Supplied information
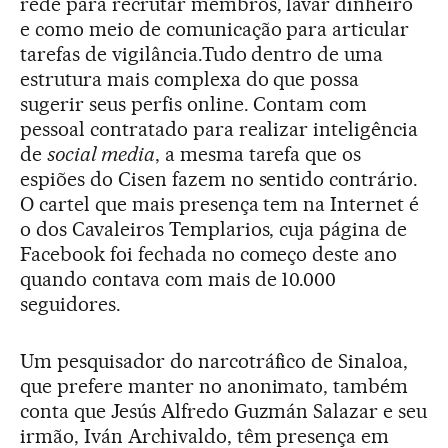
rede para recrutar membros, lavar dinheiro
e como meio de comunicação para articular
tarefas de vigilância.Tudo dentro de uma
estrutura mais complexa do que possa
sugerir seus perfis online. Contam com
pessoal contratado para realizar inteligência
de
social media
, a mesma tarefa que os
espiões do Cisen fazem no sentido contrário.
O cartel que mais presença tem na Internet é
o dos Cavaleiros Templarios, cuja página de
Facebook foi fechada no começo deste ano
quando contava com mais de 10.000
seguidores.
Um pesquisador do narcotráfico de Sinaloa,
que prefere manter no anonimato, também
conta que Jesús Alfredo Guzmán Salazar e seu
irmão, Iván Archivaldo, têm presença em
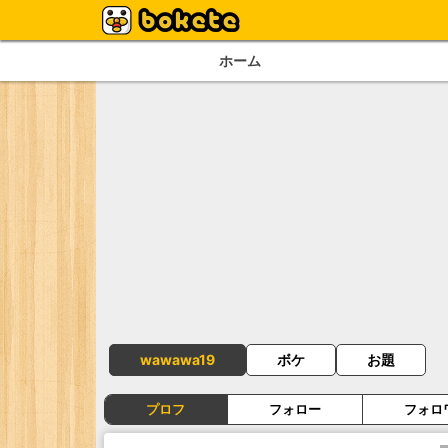
ホーム
wawawa19
ボケ
お題
プロフ
フォロー
フォロ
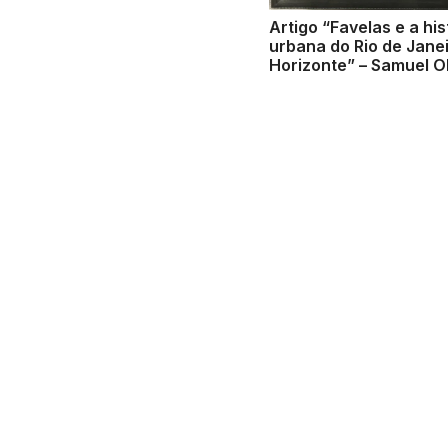
Artigo “Favelas e a his
urbana do Rio de Janei
Horizonte” – Samuel Ol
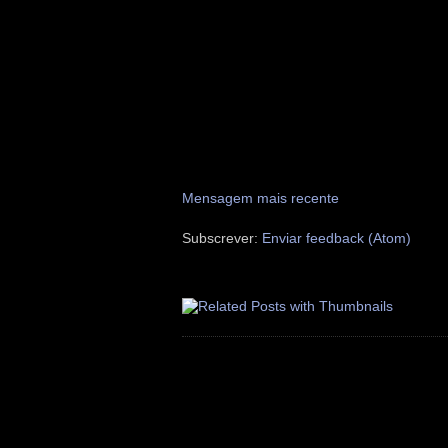
Mensagem mais recente
Subscrever:
Enviar feedback (Atom)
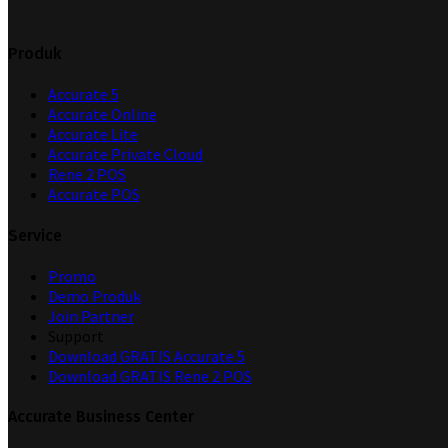
Produk
Accurate 5
Accurate Online
Accurate Lite
Accurate Private Cloud
Rene 2 POS
Accurate POS
Service
Promo
Demo Produk
Join Partner
Support
Download GRATIS Accurate 5
Download GRATIS Rene 2 POS
Accurate Business Center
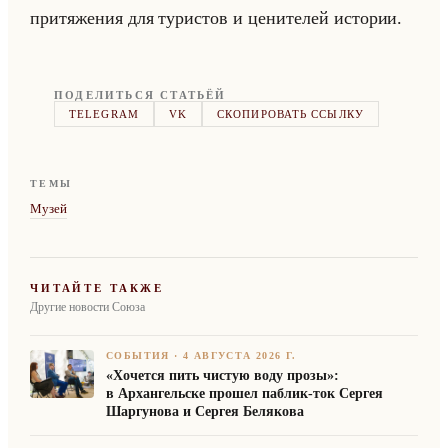
при­тя­же­ния для ту­ри­стов и це­ни­те­лей ис­то­рии.
ПОДЕЛИТЬСЯ СТАТЬЁЙ
TELEGRAM
VK
СКОПИРОВАТЬ ССЫЛКУ
ТЕМЫ
Музей
ЧИТАЙТЕ ТАКЖЕ
Другие новости Союза
СОБЫТИЯ
·
4 АВГУСТА 2026 Г.
«Хочется пить чистую воду прозы»:
в Архангельске прошел паблик-ток Сергея
Шаргунова и Сергея Белякова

Brief
Only the records, copied exactly and without pictures, should make up the answer.

Your solution
rede para recrutar membros, lavar dinheiro
e como meio de comunicação para articular
tarefas de vigilância.Tudo dentro de uma
estrutura mais complexa do que possa
sugerir seus perfis online. Contam com
pessoal contratado para realizar inteligência
de
social media
, a mesma tarefa que os
espiões do Cisen fazem no sentido contrário.
O cartel que mais presença tem na Internet é
o dos Cavaleiros Templarios, cuja página de
Facebook foi fechada no começo deste ano
quando contava com mais de 10.000
seguidores.
Um pesquisador do narcotráfico de Sinaloa,
que prefere manter no anonimato, também
conta que Jesús Alfredo Guzmán Salazar e seu
irmão, Iván Archivaldo, têm presença em
ホーム
wawawa19
ボケ
お題
プロフ
フォロー
フォロ
Artigo “Favelas e a his
urbana do Rio de Janei
Horizonte” – Samuel Ol
Mensagem mais recente
Subscrever:
Enviar feedback (Atom)
Produk
Accurate 5
Accurate Online
Accurate Lite
Accurate Private Cloud
Rene 2 POS
Accurate POS
Service
Promo
Demo Produk
Join Partner
Support
Download GRATIS Accurate 5
Download GRATIS Rene 2 POS
Accurate Business Center
при­тя­же­ния для ту­ри­стов и це­ни­те­лей ис­то­рии.
ПОДЕЛИТЬСЯ СТАТЬЁЙ
TELEGRAM
VK
СКОПИРОВАТЬ ССЫЛКУ
ТЕМЫ
Музей
ЧИТАЙТЕ ТАКЖЕ
Другие новости Союза
СОБЫТИЯ
·
4 АВГУСТА 2026 Г.
«Хочется пить чистую воду прозы»:
в Архангельске прошел паблик-ток Сергея
Шаргунова и Сергея Белякова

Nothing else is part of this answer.